Lost In Space

It’s been a rough week for commercial space travel.

First, on Tuesday an un-manned commercial supply rocket bound for the International Space Station, exploded after liftoff. The accident prompted criticism over NASA’s reliance on private corporations to launch payloads, now that the space shuttle program has been mothballed.

Then, on Friday Virgin Galactic’s Space Ship Two, “…a prototype passenger rocket broke up during a test flight, scattering debris over the Mojave Desert and killing one pilot while seriously injuring the other.”

By my count the private space program is batting o-2.

This story points to a larger problem in the US–the steadfast belief in the superiority of the private sector in relation to government. Since President Reagan famously declared government the problem and not the solution, there has been an unprecedented propaganda campaign to demonize the public sector. As I’ve pointed out ad-nauseum, belief in this fable is dependent on imbibing a large glass of ideological Cool-Aid.

In fact, government drives innovation not the private sector. Private business just benefits from this government investment, paid for by we the taxpayers. Naked Capitalism recently had an excellent segment deconstructing this pernicious falsehood.

“Innovation is not led by the private sector; it lacks the long term horizons and risk appetite to do so. Instead, the most innovative countries and regions have the state playing a very active role, not just in funding basic research or making sure markets work properly, as in limiting anti-competitive practices that can stymie new entrants. Instead, the state plays an active role along the entire value chain. One result of the wide-spread misperception that the private sectors deserves most of the credit is that businesses are able to skim a disproportionate level of the returns for themselves.”
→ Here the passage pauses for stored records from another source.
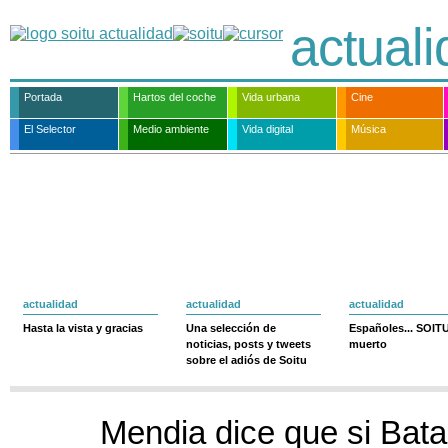
actual
Portada
Hartos del coche
Vida urbana
Cine
El Selector
Medio ambiente
Vida digital
Música
actualidad
actualidad
actualidad
Hasta la vista y gracias
Una selección de
Españoles... SOIT
noticias, posts y tweets
muerto
sobre el adiós de Soitu
Mendia dice que si Bat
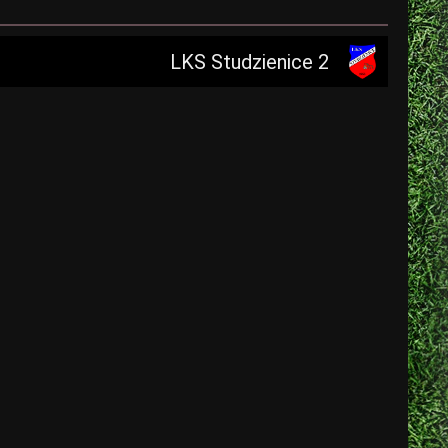
LKS Studzienice 2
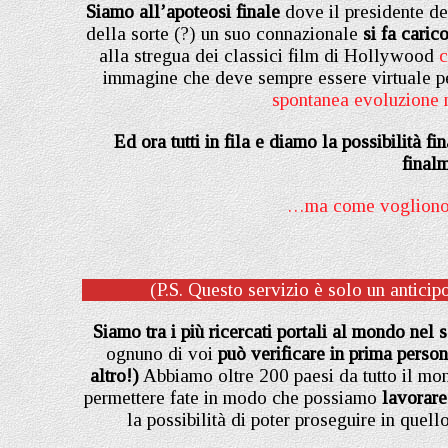
Siamo all’apoteosi finale
dove il presidente deg
della sorte (?) un suo connazionale
si fa carico
alla stregua dei classici film di Hollywood
c
immagine che deve sempre essere virtuale per i
spontanea evoluzione n
Ed ora tutti in fila e diamo la possibilità
fina
…ma come vogliono
(P.S. Questo servizio è solo un antici
Siamo tra i più ricercati portali al mondo nel 
ognuno di voi
può verificare in prima perso
altro!)
Abbiamo oltre 200 paesi da tutto il mo
permettere fate in modo che possiamo
lavorare
la possibilità di poter proseguire in quell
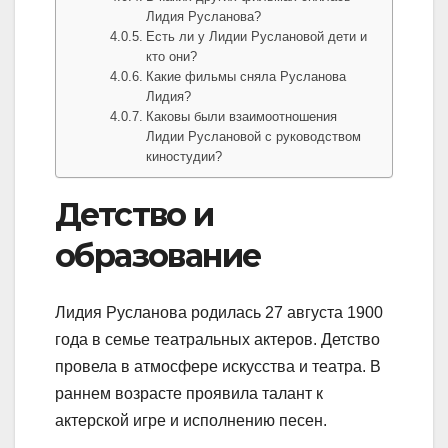
Лидия Русланова?
Есть ли у Лидии Руслановой дети и
кто они?
Какие фильмы сняла Русланова
Лидия?
Каковы были взаимоотношения
Лидии Руслановой с руководством
киностудии?
Детство и
образование
Лидия Русланова родилась 27 августа 1900
года в семье театральных актеров. Детство
провела в атмосфере искусства и театра. В
раннем возрасте проявила талант к
актерской игре и исполнению песен.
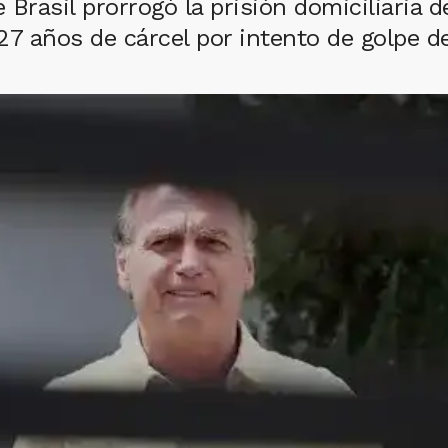
Brasil prorrogó la prisión domiciliaria d
7 años de cárcel por intento de golpe d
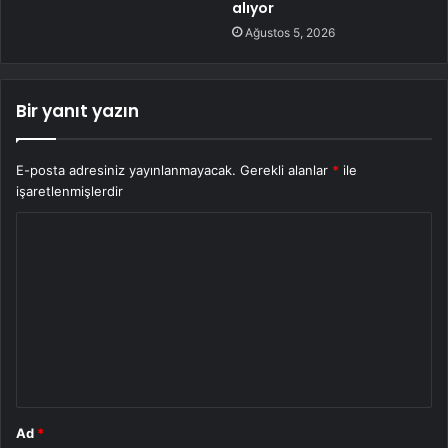
alıyor
Ağustos 5, 2026
Bir yanıt yazın
E-posta adresiniz yayınlanmayacak.
Gerekli alanlar
*
ile
işaretlenmişlerdir
Y
o
r
u
m
*
Ad
*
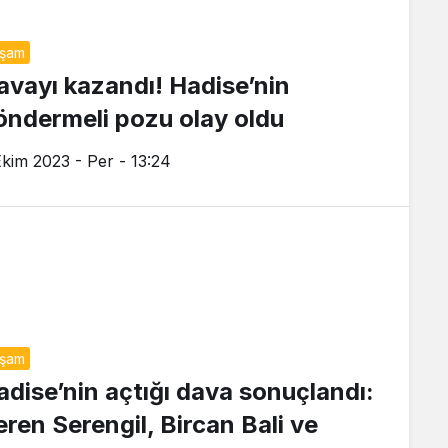
aşam
avayı kazandı! Hadise’nin
öndermeli pozu olay oldu
Ekim 2023 - Per - 13:24
aşam
adise’nin açtığı dava sonuçlandı:
eren Serengil, Bircan Bali ve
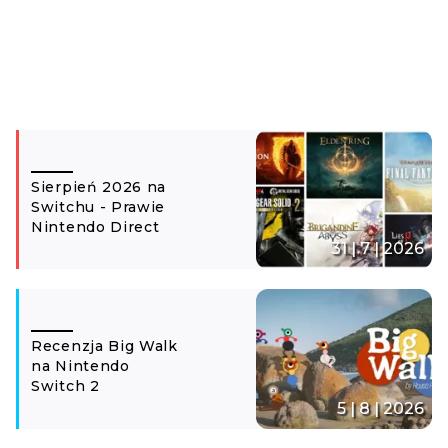
Sierpień 2026 na
Switchu - Prawie
Nintendo Direct
31 | 7 | 2026
Recenzja Big Walk
na Nintendo
Switch 2
5 | 8 | 2026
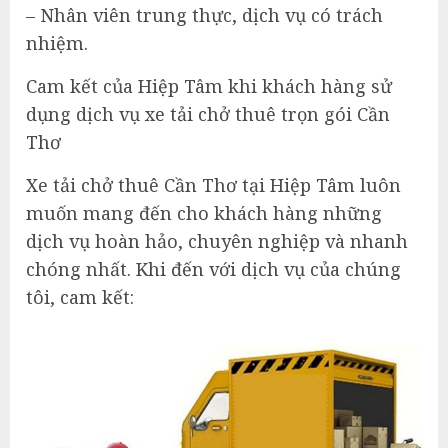
– Nhân viên trung thực, dịch vụ có trách
nhiệm.
Cam kết của Hiệp Tâm khi khách hàng sử
dụng dịch vụ xe tải chở thuê trọn gói Cần
Thơ
Xe tải chở thuê Cần Thơ tại Hiệp Tâm luôn
muốn mang đến cho khách hàng những
dịch vụ hoàn hảo, chuyên nghiệp và nhanh
chóng nhất. Khi đến với dịch vụ của chúng
tôi, cam kết:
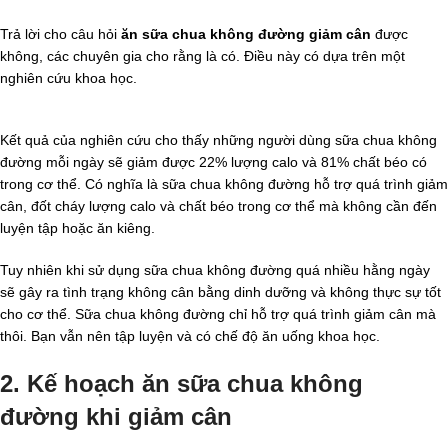
Trả lời cho câu hỏi
ăn sữa chua không đường giảm cân
được
không, các chuyên gia cho rằng là có. Điều này có dựa trên một
nghiên cứu khoa học.
Kết quả của nghiên cứu cho thấy những người dùng sữa chua không
đường mỗi ngày sẽ giảm được 22% lượng calo và 81% chất béo có
trong cơ thể. Có nghĩa là sữa chua không đường hỗ trợ quá trình giảm
cân, đốt cháy lượng calo và chất béo trong cơ thể mà không cần đến
luyện tập hoặc ăn kiêng.
Tuy nhiên khi sử dụng sữa chua không đường quá nhiều hằng ngày
sẽ gây ra tình trạng không cân bằng dinh dưỡng và không thực sự tốt
cho cơ thể. Sữa chua không đường chỉ hỗ trợ quá trình giảm cân mà
thôi. Bạn vẫn nên tập luyện và có chế độ ăn uống khoa học.
2. Kế hoạch ăn sữa chua không
đường khi giảm cân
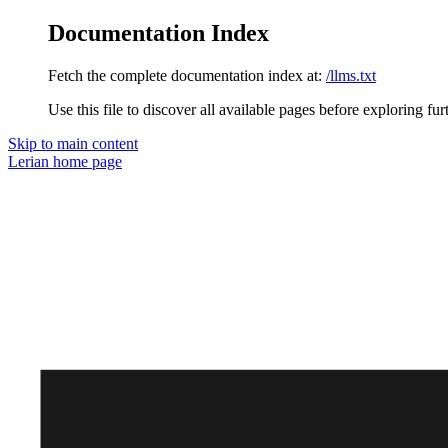
Documentation Index
Fetch the complete documentation index at:
/llms.txt
Use this file to discover all available pages before exploring fur
Skip to main content
Lerian
home page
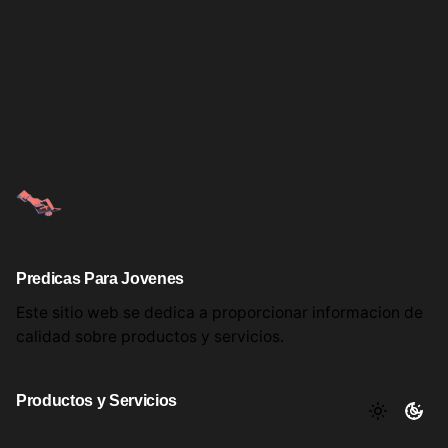
Predicas Para Jovenes
Este sitio web se dedica a proporcionar informacion
de
calidad sobre productos
y servicios.
Productos y Servicios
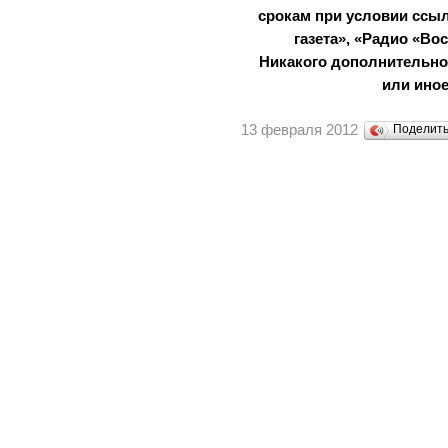
срокам при условии ссыл
газета», «Радио «Во
Никакого дополнительног
или иное
13 февраля 2012
Поделит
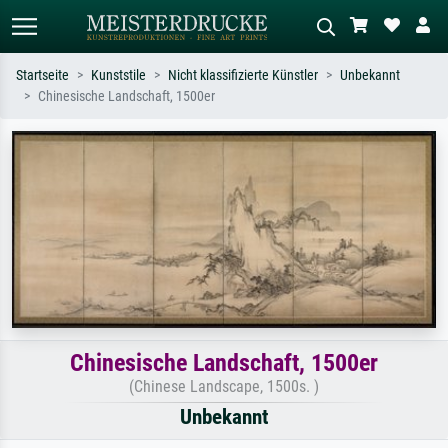
Startseite
Kunststile
Nicht klassifizierte Künstler
Unbekannt
Chinesische Landschaft, 1500er
Standardsuche
KI-Bildersuche
Suchen Sie nach Künstlern, Werktiteln
Beschreiben Sie die Szene – z.B. Grüne
oder Stilen – z.B. Monet,
Wiese, Abstrakt mit viel Rot, Dunkles
Sternennacht, Impressionismus, Welle
Ölgemälde, Stehender Akt neben einem
Hokusai, Akt.
Baum.
Chinesische Landschaft, 1500er
(Chinese Landscape, 1500s. )
Unbekannt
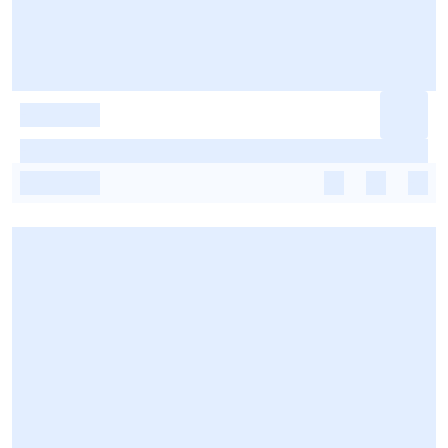
-
-
-
-
-
-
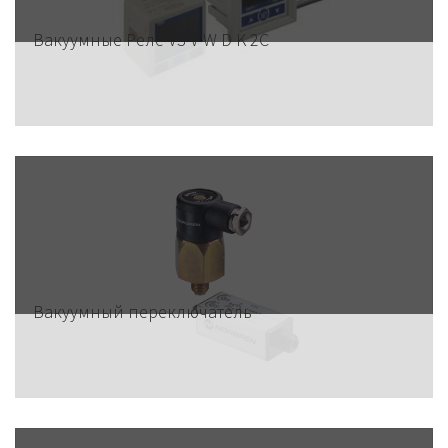
Вакуумные Реле VS V W D K 2C
Вакуумный переключатель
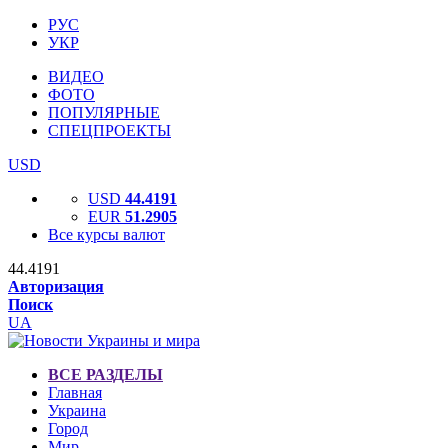
РУС
УКР
ВИДЕО
ФОТО
ПОПУЛЯРНЫЕ
СПЕЦПРОЕКТЫ
USD
USD
44.4191
EUR
51.2905
Все курсы валют
44.4191
Авторизация
Поиск
UA
ВСЕ РАЗДЕЛЫ
Главная
Украина
Город
Мир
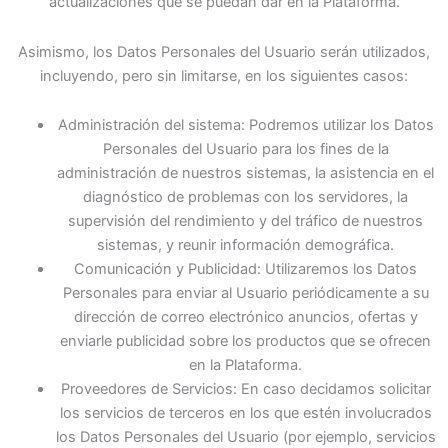
actualizaciones que se puedan dar en la Plataforma.
Asimismo, los Datos Personales del Usuario serán utilizados,
incluyendo, pero sin limitarse, en los siguientes casos:
Administración del sistema: Podremos utilizar los Datos
Personales del Usuario para los fines de la
administración de nuestros sistemas, la asistencia en el
diagnóstico de problemas con los servidores, la
supervisión del rendimiento y del tráfico de nuestros
sistemas, y reunir información demográfica.
Comunicación y Publicidad: Utilizaremos los Datos
Personales para enviar al Usuario periódicamente a su
dirección de correo electrónico anuncios, ofertas y
enviarle publicidad sobre los productos que se ofrecen
en la Plataforma.
Proveedores de Servicios: En caso decidamos solicitar
los servicios de terceros en los que estén involucrados
los Datos Personales del Usuario (por ejemplo, servicios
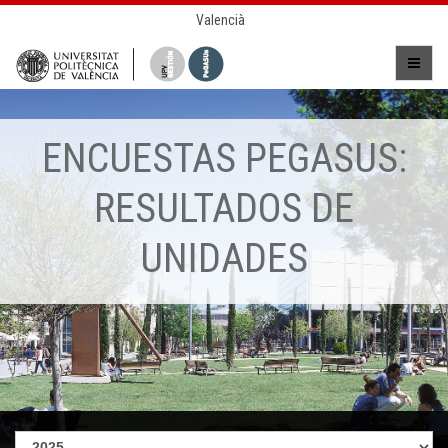
Valencià
ENCUESTAS PEGASUS:
RESULTADOS DE
UNIDADES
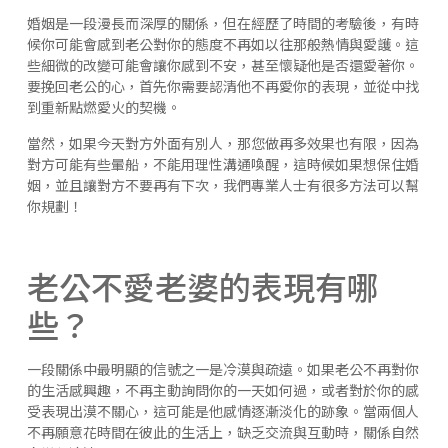
婚姻是一段漫長而深厚的關係，但在經歷了時間的考驗後，有時
候你可能會感到老公對你的態度不再如以往那般熱情與愛護。這
些細微的改變可能會讓你感到不安，甚至懷疑他是否還愛著你。
要挽回老公的心，首先你需要認清他不再愛你的表現，並從中找
到重新點燃愛火的契機。
當然，如果今天對方外面有別人，那您做再多效果也有限，因為
對方可能有些暈船，不能用理性溝通喚醒，這時候如果想保住婚
姻，並且讓對方不要再有下次，我們專業人士有很多方法可以幫
你規劃！
老公不愛老婆的表現有哪
些？
一段關係中最明顯的信號之一是冷漠與疏遠。如果老公不再對你
的生活感興趣，不再主動詢問你的一天如何過，或者對於你的感
受表現出漠不關心，這可能是他感情逐漸淡化的跡象。當兩個人
不再願意花時間在彼此的生活上，缺乏交流與互動時，關係自然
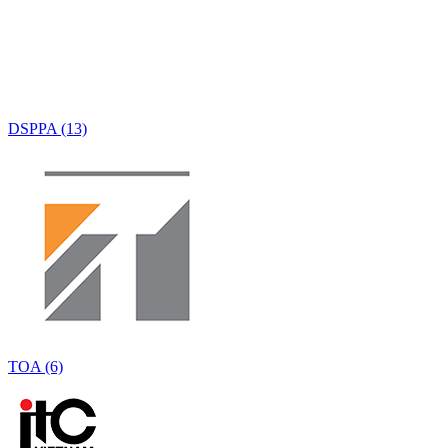
DSPPA (13)
TOA (6)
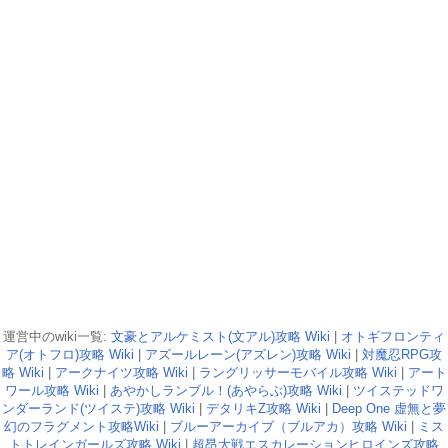
運営中のwiki一覧:
文豪とアルケミスト(文アル)攻略 Wiki
|
オトギフロンティ
ア(オトフロ)攻略 Wiki
|
アズールレーン(アズレン)攻略 Wiki
|
対魔忍RPG攻
略 Wiki
|
アークナイツ攻略 Wiki
|
ラングリッサーモバイル攻略 Wiki
|
アート
ワール攻略 Wiki
|
あやかしランブル！(あやらぶ)攻略 Wiki
|
ツイステッドワ
ンダーランド(ツイステ)攻略 Wiki
|
デタリキZ攻略 Wiki
|
Deep One 虚無と夢
幻のフラグメント攻略Wiki
|
ブルーアーカイブ（ブルアカ）攻略 Wiki
|
ミス
トトレインガールズ攻略 Wiki
|
超昂大戦エスカレーションヒロインズ攻略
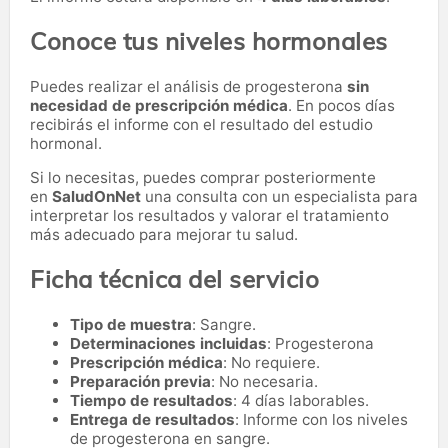
Conoce tus niveles hormonales
Puedes realizar el análisis de progesterona
sin
necesidad de prescripción médica
. En pocos días
recibirás el informe con el resultado del estudio
hormonal.
Si lo necesitas,
puedes comprar posteriormente
en
SaludOnNet
una consulta con un especialista para
interpretar los resultados y valorar el tratamiento
más adecuado para mejorar tu salud.
Ficha técnica del servicio
Tipo de muestra
: Sangre.
Determinaciones incluidas
: Progesterona
Prescripción médica
: No requiere.
Preparación previa
: No necesaria.
Tiempo de resultados
: 4 días laborables.
Entrega de resultados
: Informe con los niveles
de progesterona en sangre.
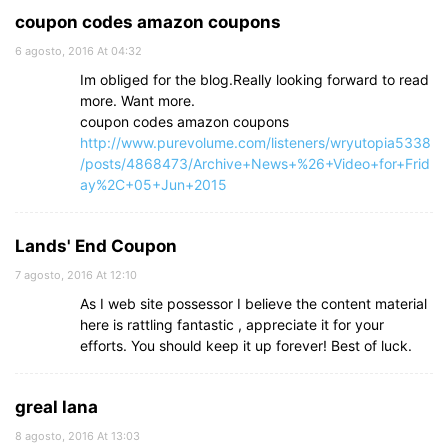
coupon codes amazon coupons
6 agosto, 2016 At 04:32
Im obliged for the blog.Really looking forward to read
more. Want more.
coupon codes amazon coupons
http://www.purevolume.com/listeners/wryutopia5338
/posts/4868473/Archive+News+%26+Video+for+Frid
ay%2C+05+Jun+2015
Lands' End Coupon
7 agosto, 2016 At 12:10
As I web site possessor I believe the content material
here is rattling fantastic , appreciate it for your
efforts. You should keep it up forever! Best of luck.
greal lana
8 agosto, 2016 At 13:03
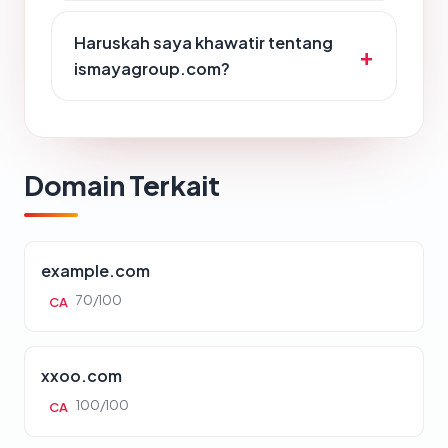
Haruskah saya khawatir tentang
ismayagroup.com?
Domain Terkait
example.com
70/100
CA
xxoo.com
100/100
CA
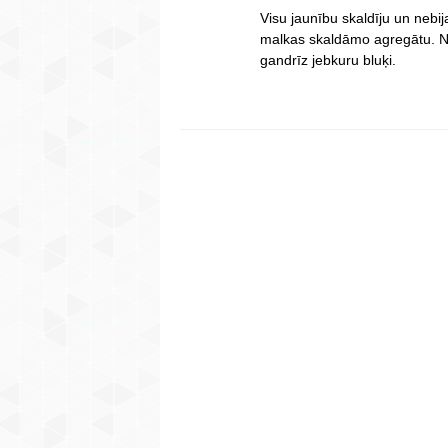
Visu jaunību skaldīju un nebi
malkas skaldāmo agregātu. Nav
gandrīz jebkuru bluķi.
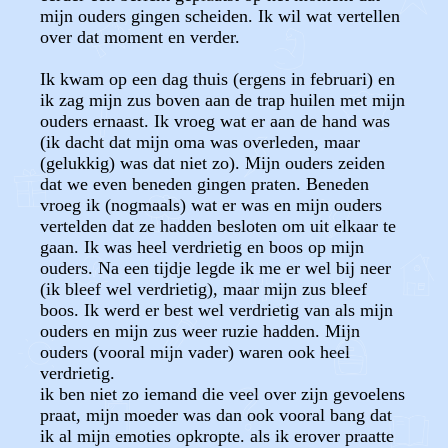
mijn ouders gingen scheiden. Ik wil wat vertellen
over dat moment en verder.
Ik kwam op een dag thuis (ergens in februari) en
ik zag mijn zus boven aan de trap huilen met mijn
ouders ernaast. Ik vroeg wat er aan de hand was
(ik dacht dat mijn oma was overleden, maar
(gelukkig) was dat niet zo). Mijn ouders zeiden
dat we even beneden gingen praten. Beneden
vroeg ik (nogmaals) wat er was en mijn ouders
vertelden dat ze hadden besloten om uit elkaar te
gaan. Ik was heel verdrietig en boos op mijn
ouders. Na een tijdje legde ik me er wel bij neer
(ik bleef wel verdrietig), maar mijn zus bleef
boos. Ik werd er best wel verdrietig van als mijn
ouders en mijn zus weer ruzie hadden. Mijn
ouders (vooral mijn vader) waren ook heel
verdrietig.
ik ben niet zo iemand die veel over zijn gevoelens
praat, mijn moeder was dan ook vooral bang dat
ik al mijn emoties opkropte. als ik erover praatte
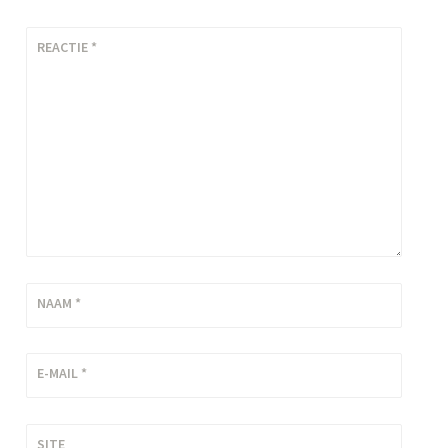
,
v
REACTIE
*
a
k
a
n
t
i
e
NAAM
*
E-MAIL
*
SITE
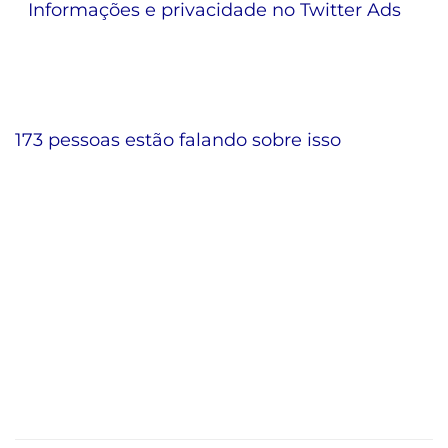
Informações e privacidade no Twitter Ads
173 pessoas estão falando sobre isso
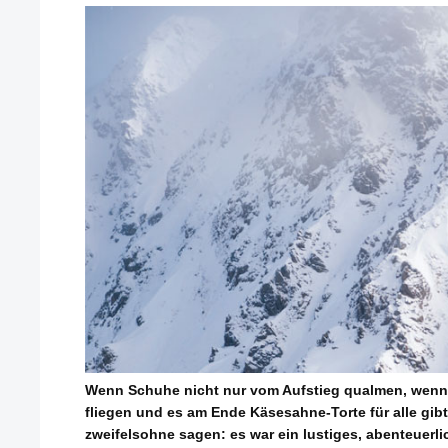
Wenn Schuhe nicht nur vom Aufstieg qualmen, wenn 
fliegen und es am Ende Käsesahne-Torte für alle gi
zweifelsohne sagen: es war ein lustiges, abenteuer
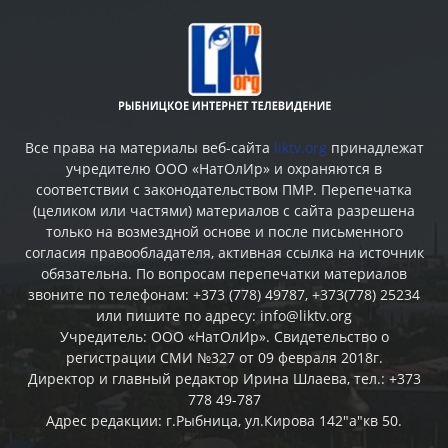
Все права на материалы веб-сайта
liktv.org
принадлежат
учредителю ООО «НатОлИр» и охраняются в
соответствии с законодательством ПМР. Перепечатка
(целиком или частями) материалов c сайта разрешена
только на возмездной основе и после письменного
согласия правообладателя, активная ссылка на источник
обязательна. По вопросам перепечатки материалов
звоните по телефонам: +373 (778) 49787, +373(778) 25234
или пишите по адресу: info@liktv.org
Учредитель: ООО «НатОлИр». Свидетельство о
регистрации СМИ №327 от 09 февраля 2018г.
Директор и главный редактор Ирина Шлаева, тел.: +373
778 49-787
Адрес редакции: г.Рыбница, ул.Кирова 142"а"кв 50.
This brings us back to the problem we face in this country of disproportionate corporate power and rampant inequality. The ideology of private innovation is one of the main justifications for this state of affairs. As a result, we end up allowing corporations and individuals to profit for investments that we paid for. As an example, look at high tech firms Apple and Google, whose success is dependent on government investments in R&D. They profited enormously from this arrangement and now, in a perverse form of payback are using innovative tax avoidance gimmicks to avoid paying taxes on the profits they received from taxpayer largess.

Who says this isn’t a great country?

This disparagement of government has become one of the ways in which conservative ideas have become sacred, but also enormously profitable. A strong government that employs rules and regulations to promote a common good is a threat to profits. In fact the modern conservative movement, as investigative journalist Robert Parry, relates, “…has regarded the regulatory powers of the federal government as a threat to the ability of rich industrialists to operate corporations and to control the economy without regard to the larger public good.”

However, the idea that government is inherently evil and incompetent, while useful in advancing conservative policies, hides a deeper and darker secret. Despite the constant depiction of government as a evil bureaucracy when it comes to enforcing rules and regulations that protect the common good, our elite actually welcomes a strong activist government when it enables their looting and further consolidation of corporate power.

As Philip Mirowski concludes with his seminal study of neoliberalism: Never Let a Serious Crisis Go to Waste, neoliberalism differs from laissez-faire in that its insistence on the use of markets for everything actually requires “strong uses of state intervention.”

We can see that clearly with the space travel story, mentioned earlier. Richard Branson’s Virgin Galactic was planning on using the $250 million dollar Spaceport America in New Mexico to launch well paying tourists into space. “Taxpayers footed the bill to build the state-of-the-art hanger and runway in a remote stretch of desert in southern New Mexico as part of a plan devised by Branson and former New Mexico Gov. Bill Richardson.”

What we are left with, I suppose, is to examine carefully what government is used for. Our government can promote policies that promote the common good or they can promote policies that further enrich the 1%.

Insisting on the common good, is what makes progressive politics. Unfortunately, what we have in the US are two political parties pursuing policies that enrich the 1%.

Coke or Pepsi. Not much of a choice and they’re both bad for you.*

 

* Not my quote. Read it online, not sure where.